In a recent publication, a multidisciplinary team developed a tool to assess factors shaping clinician beliefs and behaviors surrounding average-risk colorectal cancer screening strategies, using the adoption of the multi-target stool DNA (mt-sDNA) test as an example.
Colon and rectal cancers comprise the 2nd leading cause of cancer deaths in the U.S. Prior research showed that clinician recommendation plays a critical role in whether people complete colorectal cancer screening. Therefore, the researchers sought to identify the barriers and facilitators of clinical adoption of colorectal cancer screening strategies. To that end, they designed a web-based survey and administered it between November and December 2019 to a national sample of 3,299 primary care clinicians and 538 gastroenterologists. A total of 814 primary care clinicians and 159 gastroenterologists who had recommended colorectal cancer screening to average-risk patients completed the survey. Development of the survey was guided by the Theoretical Domains Framework, an integrated theoretical framework incorporating behavior theories and constructs that influence behavior change in the clinical implementation context.

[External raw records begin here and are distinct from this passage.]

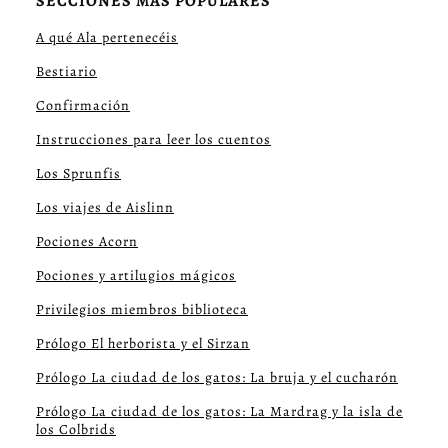
SECCIONES MÁS POPULARES
A qué Ala pertenecéis
Bestiario
Confirmación
Instrucciones para leer los cuentos
Los Sprunfis
Los viajes de Aislinn
Pociones Acorn
Pociones y artilugios mágicos
Privilegios miembros biblioteca
Prólogo El herborista y el Sirzan
Prólogo La ciudad de los gatos: La bruja y el cucharón
Prólogo La ciudad de los gatos: La Mardrag y la isla de
los Colbrids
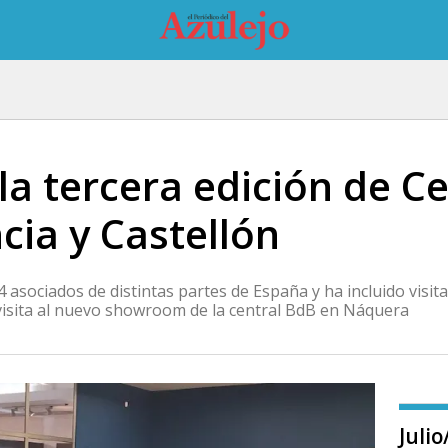
la tercera edición de C
cia y Castellón
asociados de distintas partes de España y ha incluido visita
visita al nuevo showroom de la central BdB en Náquera
Juli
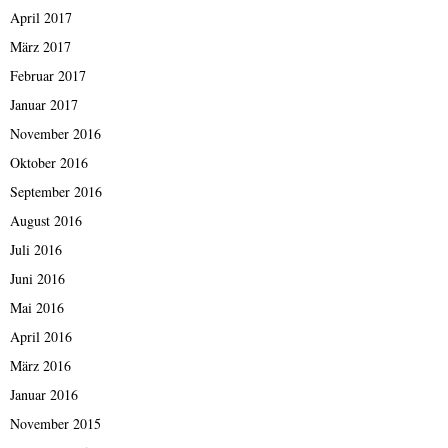
April 2017
März 2017
Februar 2017
Januar 2017
November 2016
Oktober 2016
September 2016
August 2016
Juli 2016
Juni 2016
Mai 2016
April 2016
März 2016
Januar 2016
November 2015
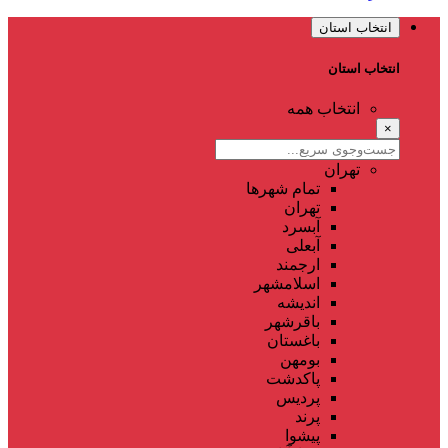
انتخاب استان
انتخاب استان
انتخاب همه
×
تهران
تمام شهر‌ها
تهران
آبسرد
آبعلی
ارجمند
اسلامشهر
اندیشه
باقرشهر
باغستان
بومهن
پاکدشت
پردیس
پرند
پیشوا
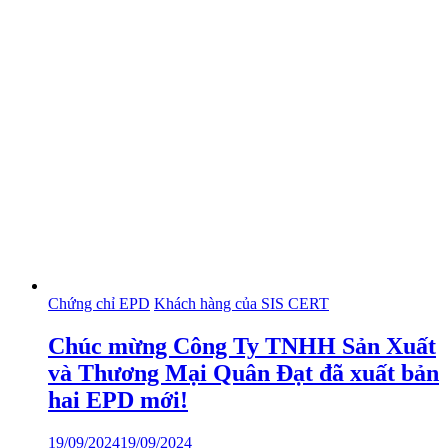
Chứng chỉ EPD
Khách hàng của SIS CERT
Chúc mừng Công Ty TNHH Sản Xuất
và Thương Mại Quân Đạt đã xuất bản
hai EPD mới!
19/09/2024
19/09/2024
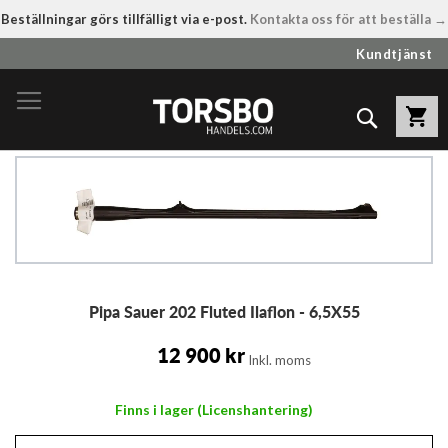
Beställningar görs tillfälligt via e-post.
Kontakta oss för att beställa →
Hoppa
Kundtjänst
till
innehållet
Sök
Hoppa
till
slutet
av
bildgalleriet
Hoppa
Pipa Sauer 202 Fluted Ilaflon - 6,5X55
till
början
av
12 900 kr
Inkl. moms
bildgalleriet
Finns i lager (Licenshantering)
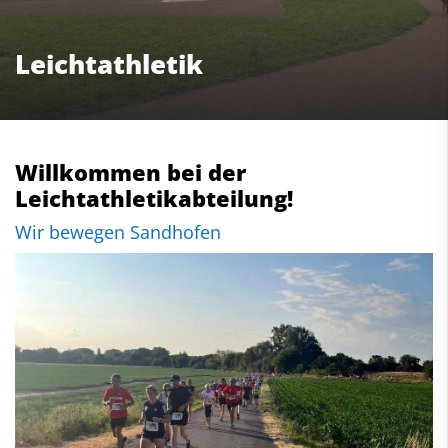
Willkommen bei der
Leichtathletikabteilung!
Wir bewegen Sandhofen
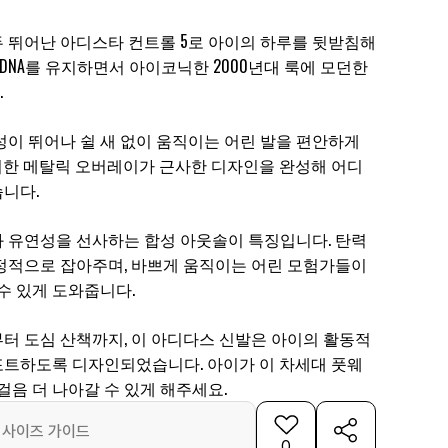
 뛰어난 아디스타 컨트롤 5로 아이의 하루를 뒷받침해
 DNA를 유지하면서 아이코닉한 2000년대 룩에 모던한
.
성이 뛰어나 쉴 새 없이 움직이는 어린 발을 편안하게
한 메탈릭 오버레이가 근사한 디자인을 완성해 어디
니다.
 유연성을 선사하는 합성 아웃솔이 특징입니다. 탄력
정적으로 잡아주며, 바쁘게 움직이는 어린 모험가들이
수 있게 도와줍니다.
터 도심 산책까지, 이 아디다스 신발은 아이의 활동적
트하도록 디자인되었습니다. 아이가 이 차세대 풋웨
걸음 더 나아갈 수 있게 해주세요.
사이즈 가이드
0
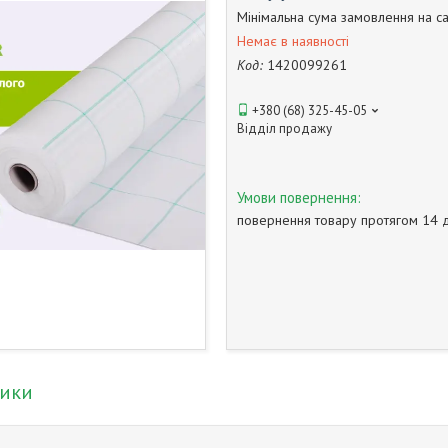
Мінімальна сума замовлення на са
Немає в наявності
Код:
1420099261
+380 (68) 325-45-05
Відділ продажу
повернення товару протягом 14 
тики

The research found that the survey tool provided valid and consistent information to assess the knowledge, skills, identity and social influence, optimism, beliefs about consequences and intentions, and environmental context and resources of the respondents. Additionally, these areas were good predictors for provider-reported mt-sDNA use and mt-sDNA recommendation. The team recommends further research to validate the survey's usefulness to predict actual provider behaviors and, specifically, among other colorectal screening strategies. The authors write in the paper, "Findings from this questionnaire can aid in identifying determinants of successful implementation of novel CRC (colorectal cancer) screening strategies in clinical practices and inform the development and evaluation of clinician interventions to improve CRC screening rates among average-risk patients."
For a complete author list see the study. Funding for the work was provided by Exact Sciences Corporation. The funding agreement ensured author independence when developing the survey questions, interpreting and analyzing the data, and writing and submitting the publication. Other disclosures are documented in the study and another publication has been published on this work in Preventive Medicine Reports.